● WORK INSTRUCTIONS: Span requested from the data below: the line with "-> ZEGAREK DLA" through the line with "Diese Plattform führt", both included. Give only these lines again, exactly, and leave every picture out.

● AVAILABLE DATA:

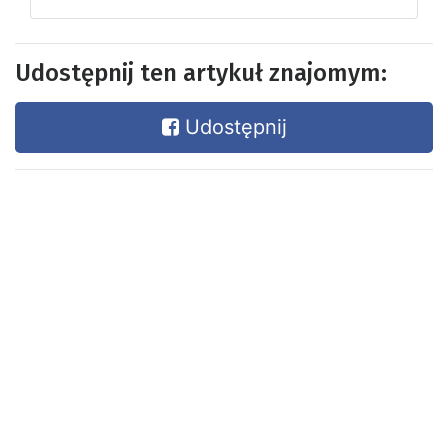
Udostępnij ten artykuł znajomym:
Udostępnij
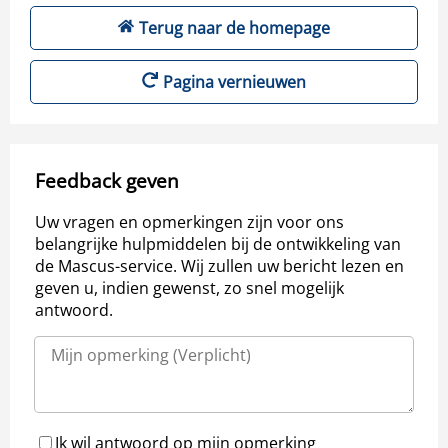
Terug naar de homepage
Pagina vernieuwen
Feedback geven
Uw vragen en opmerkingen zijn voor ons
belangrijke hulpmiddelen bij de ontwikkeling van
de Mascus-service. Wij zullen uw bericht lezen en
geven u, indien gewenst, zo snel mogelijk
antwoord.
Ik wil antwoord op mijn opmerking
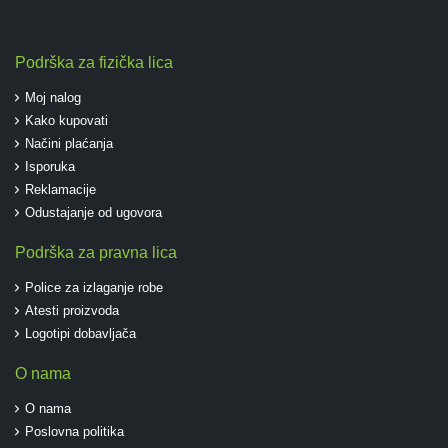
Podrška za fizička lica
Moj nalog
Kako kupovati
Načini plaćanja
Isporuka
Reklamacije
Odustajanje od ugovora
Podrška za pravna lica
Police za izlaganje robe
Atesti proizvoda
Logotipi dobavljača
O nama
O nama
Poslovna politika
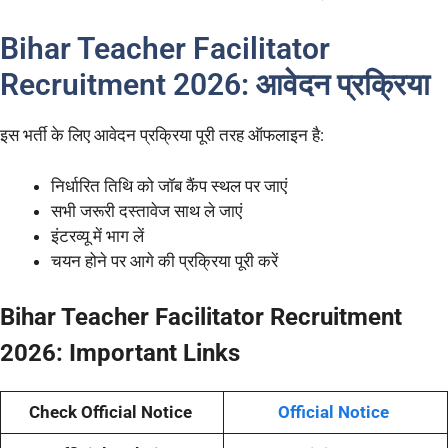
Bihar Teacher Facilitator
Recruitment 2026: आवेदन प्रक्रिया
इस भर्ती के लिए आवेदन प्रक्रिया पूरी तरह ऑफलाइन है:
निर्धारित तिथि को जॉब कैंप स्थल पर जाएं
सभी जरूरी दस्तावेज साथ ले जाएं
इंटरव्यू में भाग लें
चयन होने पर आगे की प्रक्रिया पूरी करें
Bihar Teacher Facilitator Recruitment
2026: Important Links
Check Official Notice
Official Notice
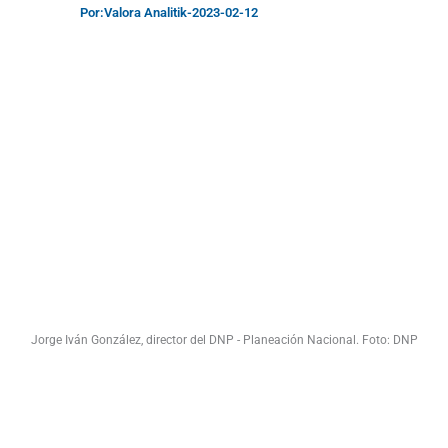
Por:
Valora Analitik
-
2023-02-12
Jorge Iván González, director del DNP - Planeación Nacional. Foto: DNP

* * *

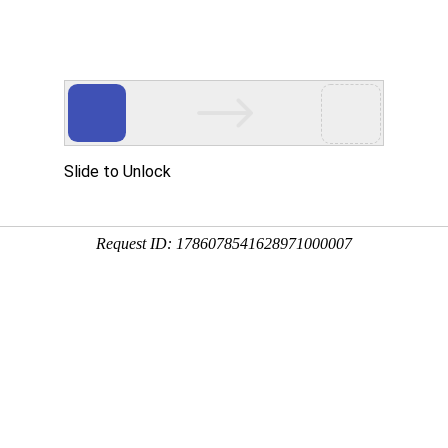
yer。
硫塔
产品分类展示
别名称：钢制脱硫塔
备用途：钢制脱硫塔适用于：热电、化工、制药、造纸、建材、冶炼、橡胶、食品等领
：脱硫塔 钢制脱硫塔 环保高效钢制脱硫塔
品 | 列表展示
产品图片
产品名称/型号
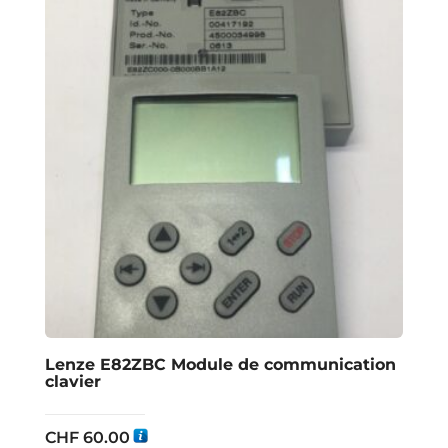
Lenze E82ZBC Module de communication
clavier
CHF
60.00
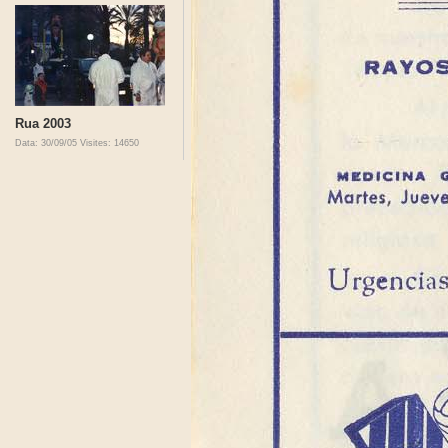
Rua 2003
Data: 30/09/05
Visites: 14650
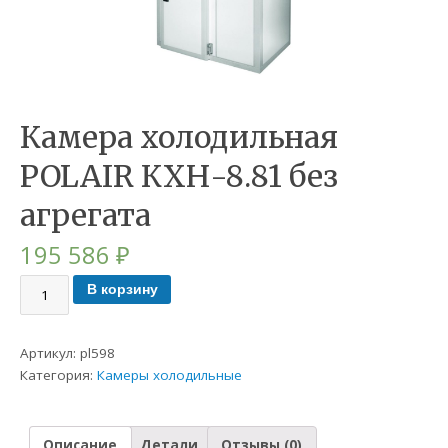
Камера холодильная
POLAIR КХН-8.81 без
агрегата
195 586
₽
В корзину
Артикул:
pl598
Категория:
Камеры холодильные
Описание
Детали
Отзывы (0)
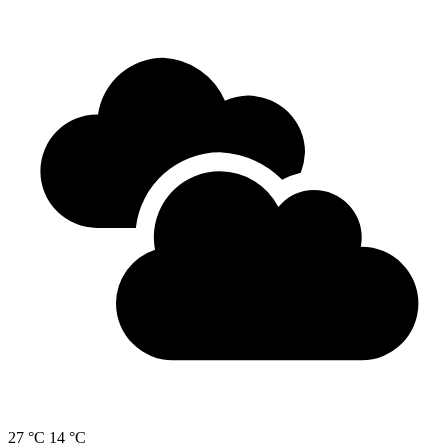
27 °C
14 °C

* * *

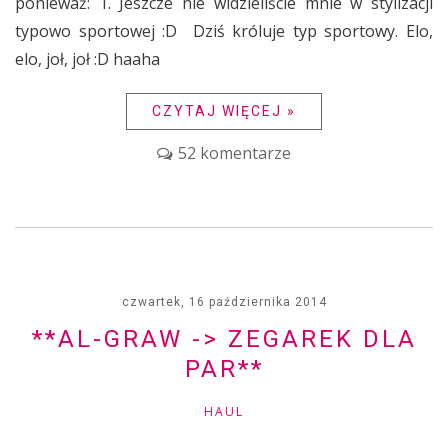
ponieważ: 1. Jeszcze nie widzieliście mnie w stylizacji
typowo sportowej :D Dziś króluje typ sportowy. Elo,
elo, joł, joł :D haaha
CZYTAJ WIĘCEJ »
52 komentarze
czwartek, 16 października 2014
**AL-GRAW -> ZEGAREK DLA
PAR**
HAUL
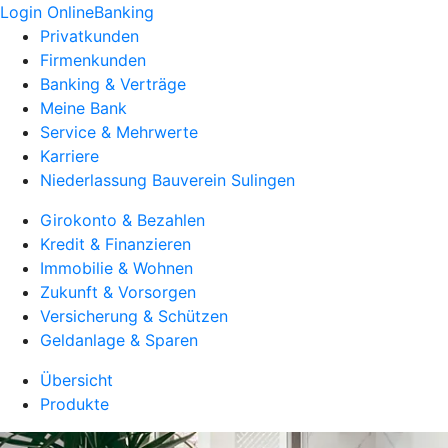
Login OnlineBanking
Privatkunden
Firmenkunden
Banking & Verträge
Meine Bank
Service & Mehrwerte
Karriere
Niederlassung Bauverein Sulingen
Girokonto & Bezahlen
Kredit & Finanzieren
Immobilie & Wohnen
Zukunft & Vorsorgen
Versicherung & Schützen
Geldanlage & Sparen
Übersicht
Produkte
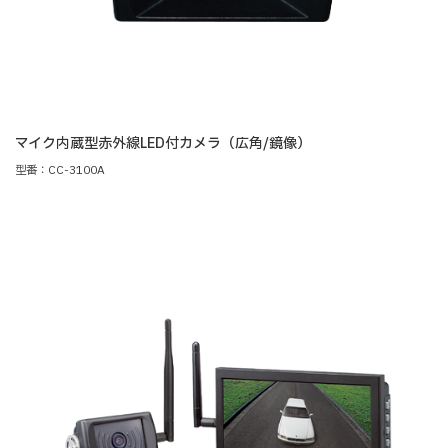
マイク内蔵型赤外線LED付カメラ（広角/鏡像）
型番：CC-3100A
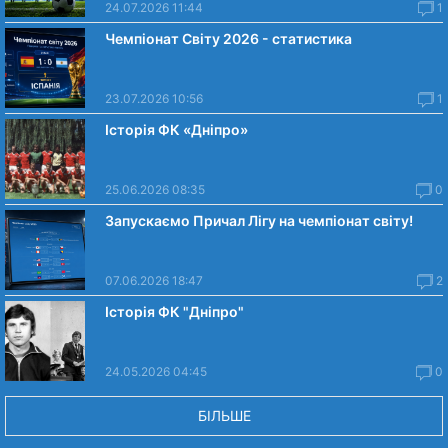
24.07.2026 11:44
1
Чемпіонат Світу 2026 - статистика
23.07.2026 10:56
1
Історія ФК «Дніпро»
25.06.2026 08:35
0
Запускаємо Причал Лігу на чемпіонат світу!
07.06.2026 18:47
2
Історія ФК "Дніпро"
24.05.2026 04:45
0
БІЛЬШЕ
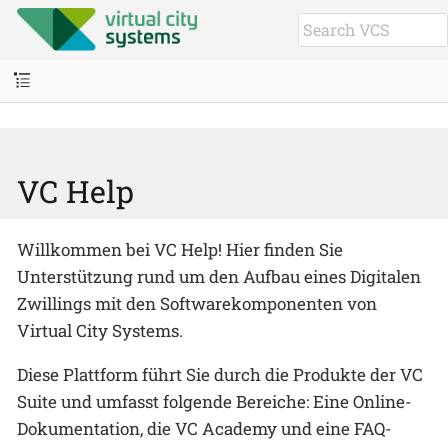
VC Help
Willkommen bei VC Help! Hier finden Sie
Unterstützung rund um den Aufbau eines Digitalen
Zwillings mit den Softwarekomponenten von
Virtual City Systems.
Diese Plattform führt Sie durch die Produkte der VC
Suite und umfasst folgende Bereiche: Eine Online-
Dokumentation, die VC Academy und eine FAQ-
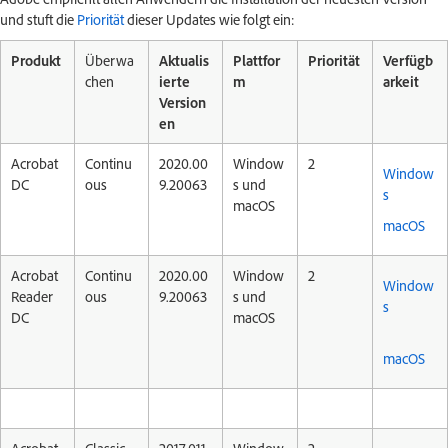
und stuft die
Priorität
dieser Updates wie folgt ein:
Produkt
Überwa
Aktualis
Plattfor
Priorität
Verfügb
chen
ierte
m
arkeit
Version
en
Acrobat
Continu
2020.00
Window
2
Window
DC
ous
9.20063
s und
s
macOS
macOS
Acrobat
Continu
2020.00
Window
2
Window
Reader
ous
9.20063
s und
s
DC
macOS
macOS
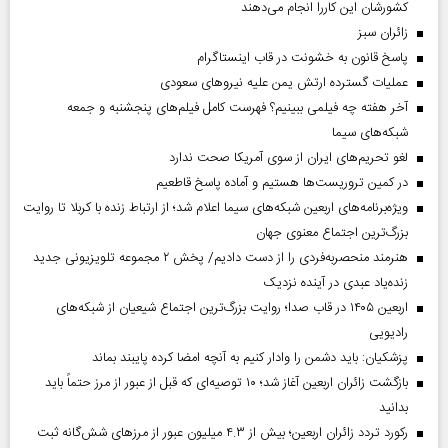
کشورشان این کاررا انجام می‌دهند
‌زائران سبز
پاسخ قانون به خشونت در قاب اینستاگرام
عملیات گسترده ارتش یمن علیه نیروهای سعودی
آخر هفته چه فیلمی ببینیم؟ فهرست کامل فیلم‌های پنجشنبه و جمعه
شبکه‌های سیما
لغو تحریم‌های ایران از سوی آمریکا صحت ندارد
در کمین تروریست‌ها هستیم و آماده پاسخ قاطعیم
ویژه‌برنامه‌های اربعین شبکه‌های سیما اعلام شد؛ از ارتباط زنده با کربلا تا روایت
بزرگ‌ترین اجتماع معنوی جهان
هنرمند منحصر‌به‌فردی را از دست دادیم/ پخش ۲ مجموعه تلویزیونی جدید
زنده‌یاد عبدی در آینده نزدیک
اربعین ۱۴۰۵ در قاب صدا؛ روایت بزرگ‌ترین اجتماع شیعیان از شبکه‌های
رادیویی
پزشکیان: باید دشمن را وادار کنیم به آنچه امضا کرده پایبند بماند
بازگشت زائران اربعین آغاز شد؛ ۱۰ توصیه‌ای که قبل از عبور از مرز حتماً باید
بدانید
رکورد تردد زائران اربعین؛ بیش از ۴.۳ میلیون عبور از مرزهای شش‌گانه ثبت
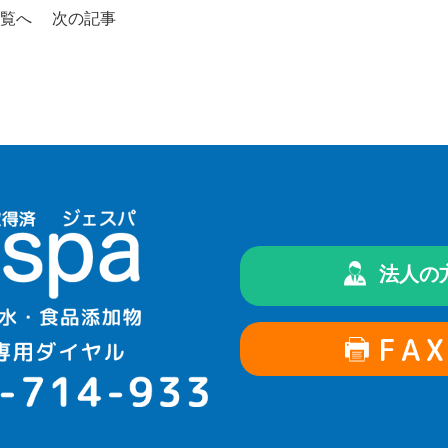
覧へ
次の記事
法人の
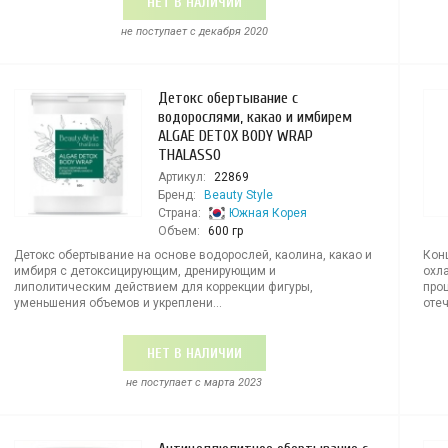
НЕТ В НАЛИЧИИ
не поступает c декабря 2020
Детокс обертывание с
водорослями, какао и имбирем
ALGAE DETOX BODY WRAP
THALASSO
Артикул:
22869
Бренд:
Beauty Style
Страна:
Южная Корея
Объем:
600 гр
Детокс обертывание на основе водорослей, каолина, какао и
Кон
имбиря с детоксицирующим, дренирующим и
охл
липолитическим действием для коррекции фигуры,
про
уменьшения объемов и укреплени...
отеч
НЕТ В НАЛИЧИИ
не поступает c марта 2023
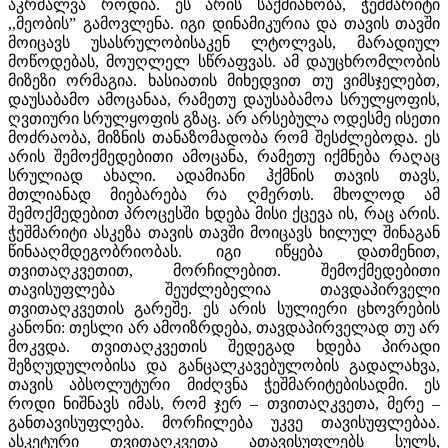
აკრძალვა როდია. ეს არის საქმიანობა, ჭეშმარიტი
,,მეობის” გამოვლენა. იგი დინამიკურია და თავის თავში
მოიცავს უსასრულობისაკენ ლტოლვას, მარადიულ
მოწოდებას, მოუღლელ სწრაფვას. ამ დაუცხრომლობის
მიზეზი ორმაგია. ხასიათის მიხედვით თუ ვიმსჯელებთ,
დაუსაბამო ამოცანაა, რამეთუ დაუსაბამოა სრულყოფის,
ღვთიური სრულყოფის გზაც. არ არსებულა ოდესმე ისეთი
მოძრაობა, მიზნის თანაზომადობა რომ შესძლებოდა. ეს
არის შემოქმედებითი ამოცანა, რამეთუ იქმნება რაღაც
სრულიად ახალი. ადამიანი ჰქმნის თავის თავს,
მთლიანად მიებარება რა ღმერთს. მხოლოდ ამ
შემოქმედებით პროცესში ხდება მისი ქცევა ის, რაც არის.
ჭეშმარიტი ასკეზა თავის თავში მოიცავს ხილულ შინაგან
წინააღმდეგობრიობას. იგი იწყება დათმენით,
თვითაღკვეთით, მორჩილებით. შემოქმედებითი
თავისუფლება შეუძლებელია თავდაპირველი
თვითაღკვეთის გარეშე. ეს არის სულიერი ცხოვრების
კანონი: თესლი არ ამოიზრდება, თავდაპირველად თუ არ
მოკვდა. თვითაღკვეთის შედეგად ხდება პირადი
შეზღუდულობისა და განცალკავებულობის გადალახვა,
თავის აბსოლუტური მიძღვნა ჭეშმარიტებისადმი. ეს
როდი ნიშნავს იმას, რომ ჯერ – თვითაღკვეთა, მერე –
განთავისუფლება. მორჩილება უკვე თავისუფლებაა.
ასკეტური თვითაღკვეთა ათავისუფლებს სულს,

● ANSWER BOX:
**AL-GRAW -> ZEGAREK DLA
PAR**
HAUL
Login OnlineBanking
Privatkunden
Firmenkunden
Banking & Verträge
Meine Bank
Service & Mehrwerte
Karriere
Niederlassung Bauverein Sulingen
Girokonto & Bezahlen
Kredit & Finanzieren
Immobilie & Wohnen
Zukunft & Vorsorgen
Versicherung & Schützen
Geldanlage & Sparen
Übersicht
Produkte
マイク内蔵型赤外線LED付カメラ（広角/鏡像）
型番：CC-3100A
24.07.2026 11:44
1
Чемпіонат Світу 2026 - статистика
23.07.2026 10:56
1
Історія ФК «Дніпро»
25.06.2026 08:35
0
Запускаємо Причал Лігу на чемпіонат світу!
07.06.2026 18:47
2
Історія ФК "Дніпро"
24.05.2026 04:45
0
БІЛЬШЕ
VC Help
Willkommen bei VC Help! Hier finden Sie
Unterstützung rund um den Aufbau eines Digitalen
Zwillings mit den Softwarekomponenten von
Virtual City Systems.
Diese Plattform führt Sie durch die Produkte der VC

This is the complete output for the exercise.